The girls, pushing their fur collars up to their ears, dangling one long arm, stood watching in silence, their wide Russian boots protecting them from the wet grass. The great house squatted square and creamy-grey below. The deer, in little groups, were scattered under the old trees close by. It all seemed so still, so unpretentious, and so sad.
‘I wonder where the Duke is now,’ said Ella.
‘Not here, wherever he is,’ said Lucille. ‘I expect he’s abroad where the sun shines.’
The motor horn called from the road, and they heard Leo’s voice:
‘Come on, boys! If we’re going to get to the Head and down to Amberdale for tea, we’d better move.’
They crowded into the car again, with chilled feet, and set off through the park past the silent spire of the church, out through the great gates and over the bridge, on into the wide, damp, stony village of Woodlinkin, where the river ran. And thence, for a long time, they stayed in the mud and dark and dampness of the valley, often with sheer rock above them; the water brawling on one hand, the steep rock or dark trees on the other.
Till, through the darkness of overhanging trees, they began to climb, and Leo changed the gear.
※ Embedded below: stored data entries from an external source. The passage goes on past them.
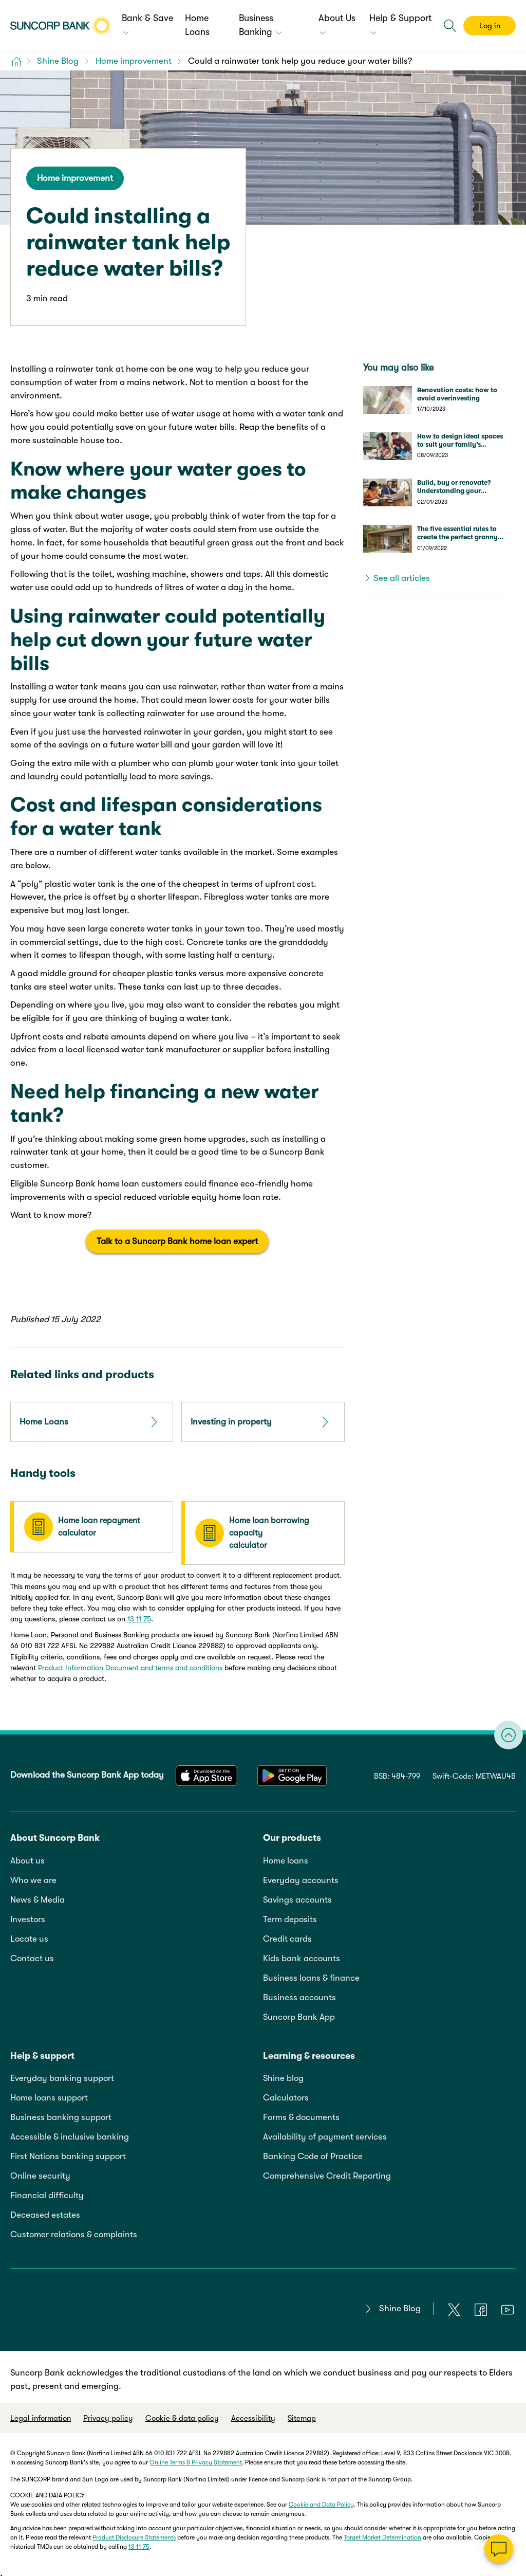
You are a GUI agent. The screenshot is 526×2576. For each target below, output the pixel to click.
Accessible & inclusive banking (69, 2132)
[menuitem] (148, 26)
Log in (489, 25)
Slowly the car toiled up through the whitey-grey mud, into the stony village of Bole-hill, that hung on the slope, round the old cross, with its steps, that stood where the road branched, on past the cottages whence came a wonderful smell of hot tea-cakes, and beyond, still upwards, under dripping trees and past broken slopes of bracken, always climbing. Until the cleft became shallower, and the trees finished, and the slopes on either side were bare, gloomy grass, with low dry-stone walls. They were emerging on to the Head.